Task description
Give again, word for word, the lines below that run from the line with "optimistic about how our country can" through the line with "Lastly, I’ve realized that sometimes, being". Drop the pictures.

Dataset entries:
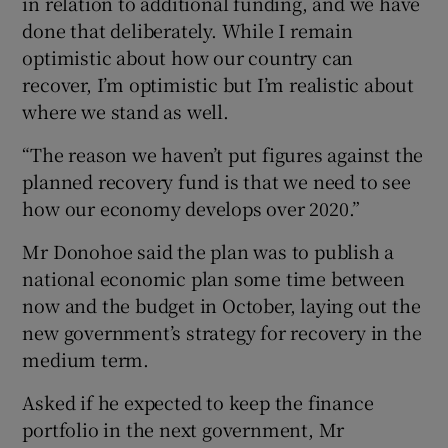
in relation to additional funding, and we have
done that deliberately. While I remain
optimistic about how our country can
recover, I’m optimistic but I’m realistic about
where we stand as well.
“The reason we haven’t put figures against the
planned recovery fund is that we need to see
how our economy develops over 2020.”
Mr Donohoe said the plan was to publish a
national economic plan some time between
now and the budget in October, laying out the
new government’s strategy for recovery in the
medium term.
Asked if he expected to keep the finance
portfolio in the next government, Mr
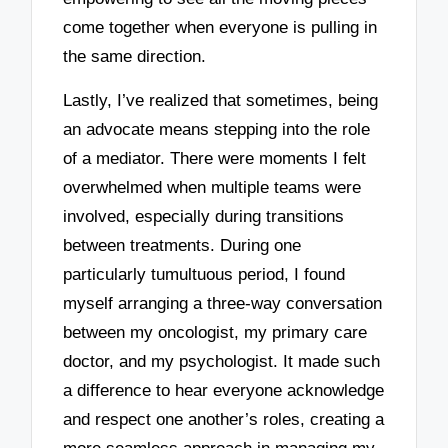
come together when everyone is pulling in
the same direction.
Lastly, I’ve realized that sometimes, being
an advocate means stepping into the role
of a mediator. There were moments I felt
overwhelmed when multiple teams were
involved, especially during transitions
between treatments. During one
particularly tumultuous period, I found
myself arranging a three-way conversation
between my oncologist, my primary care
doctor, and my psychologist. It made such
a difference to hear everyone acknowledge
and respect one another’s roles, creating a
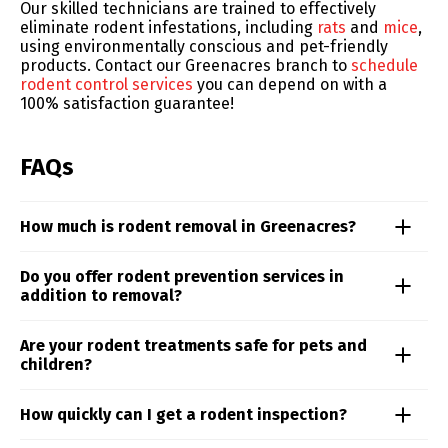
Our skilled technicians are trained to effectively
eliminate rodent infestations, including
rats
and
mice
,
using environmentally conscious and pet-friendly
products. Contact our Greenacres branch to
schedule
rodent control services
you can depend on with a
100% satisfaction guarantee!
FAQs
How much is rodent removal in Greenacres?
Rodent control costs can vary depending on the type
Do you offer rodent prevention services in
of rodent, the extent of the problem, and the
addition to removal?
treatment approach. From roof rats to mice, our team
delivers targeted solutions based on your specific
Yes. Our rodent control services in the Greenacres
Are your rodent treatments safe for pets and
situation. Schedule an inspection to receive a
area includes proactive prevention measures such as
children?
personalized quote and treatment plan.
habitat modification, barrier reinforcement, and
ongoing monitoring to ensure long-term protection.
Yes. Truly Nolen prioritizes safety—our rodent control
How quickly can I get a rodent inspection?
methods for the Greenacres area are designed to be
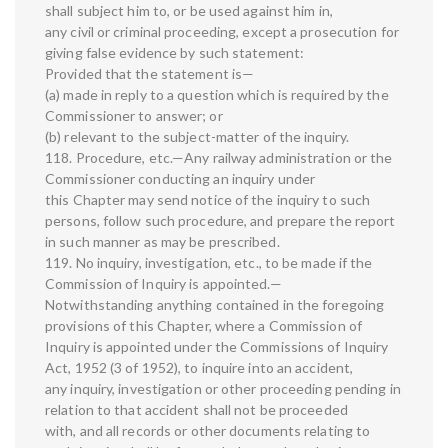
shall subject him to, or be used against him in,
any civil or criminal proceeding, except a prosecution for
giving false evidence by such statement:
Provided that the statement is—
(a) made in reply to a question which is required by the
Commissioner to answer; or
(b) relevant to the subject-matter of the inquiry.
118. Procedure, etc.—Any railway administration or the
Commissioner conducting an inquiry under
this Chapter may send notice of the inquiry to such
persons, follow such procedure, and prepare the report
in such manner as may be prescribed.
119. No inquiry, investigation, etc., to be made if the
Commission of Inquiry is appointed.—
Notwithstanding anything contained in the foregoing
provisions of this Chapter, where a Commission of
Inquiry is appointed under the Commissions of Inquiry
Act, 1952 (3 of 1952), to inquire into an accident,
any inquiry, investigation or other proceeding pending in
relation to that accident shall not be proceeded
with, and all records or other documents relating to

Solution to the problem
optimistic about how our country can
recover, I’m optimistic but I’m realistic about
where we stand as well.
“The reason we haven’t put figures against the
planned recovery fund is that we need to see
how our economy develops over 2020.”
Mr Donohoe said the plan was to publish a
national economic plan some time between
now and the budget in October, laying out the
new government’s strategy for recovery in the
medium term.
Asked if he expected to keep the finance
portfolio in the next government, Mr
come together when everyone is pulling in
the same direction.
Lastly, I’ve realized that sometimes, being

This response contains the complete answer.